How Does Outdoor Play Change as Kids Get Older?

Outdoor play shifts from parent-directed (ages 3-5) to child-directed with parent present (ages 6-9) to peer-directed with parents largely absent (ages 10-12) — meaning the window for genuine co-play is shorter than most parents plan for.

Understanding this trajectory helps families act with appropriate urgency:

Age Range Play Style Parent Role Best Activities
3-5 Parallel, parent-guided Active participant Sensory toys, simple catch, water play
6-8 Collaborative, child-led Willing partner Catch games, boomerangs, family outdoor games
9-10 Competitive, peer or parent Optional but welcome Lacrosse, disc, rocket launchers
11-12 Peer-primary Background presence Group games, sibling play, coached challenges

The family play years are concentrated in the 6-9 window. The families who make the most of them are not the ones who plan elaborate trips — they are the ones who keep a few good outdoor toys accessible and say yes to the 20-minute backyard session on a random Wednesday.

What Happens to Kids Who Have Strong Outdoor Play Memories?

Adults who recall significant outdoor play during childhood report higher rates of physical activity, lower rates of sedentary behavior, and a more positive relationship with nature across their lifespan, according to research published in Environment and Behavior (2018). The screen-free outdoor experiences of childhood do not just create nostalgia — they build a physical identity that shapes adult behavior decades later.
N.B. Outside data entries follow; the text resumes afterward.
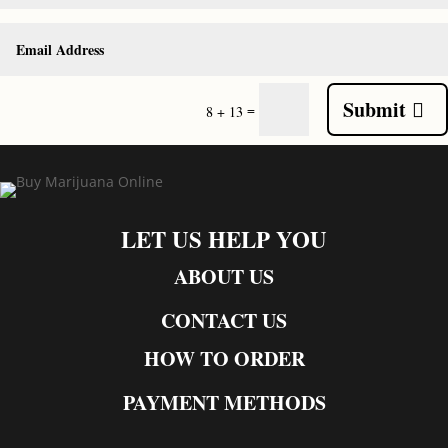
Submit
=
8 + 13
LET US HELP YOU
ABOUT US
CONTACT US
HOW TO ORDER
PAYMENT METHODS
The investment is small. The Beach Boomerang Toy ($17.97) and Water Flying Discs – Splash Discs ($9.97) cost less than one month of a streaming subscription. The return — in memories, in physical development, in the relationship built across afternoons of chasing a foam disc — is incalculable.

References

  • Bauer, P.J. (2015). Development of episodic and autobiographical memory. Advances in Child Development and Behavior, 48, 155–185.
  • Chawla, L. (2015). Benefits of nature contact for children. Journal of Planning Literature, 30(4), 433–452.
  • Larson, L.R., et al. (2018). Outdoor time and childhood memories of nature. Environment and Behavior, 50(7), 789–818.
  • American Academy of Pediatrics. (2018). The Importance of Play in Promoting Healthy Child Development. healthychildren.org.
  • For outdoor activity guides for families, see raisethemoutdoors.com. For toys that encourage physical activity at every age, visit pooltoysguide.com.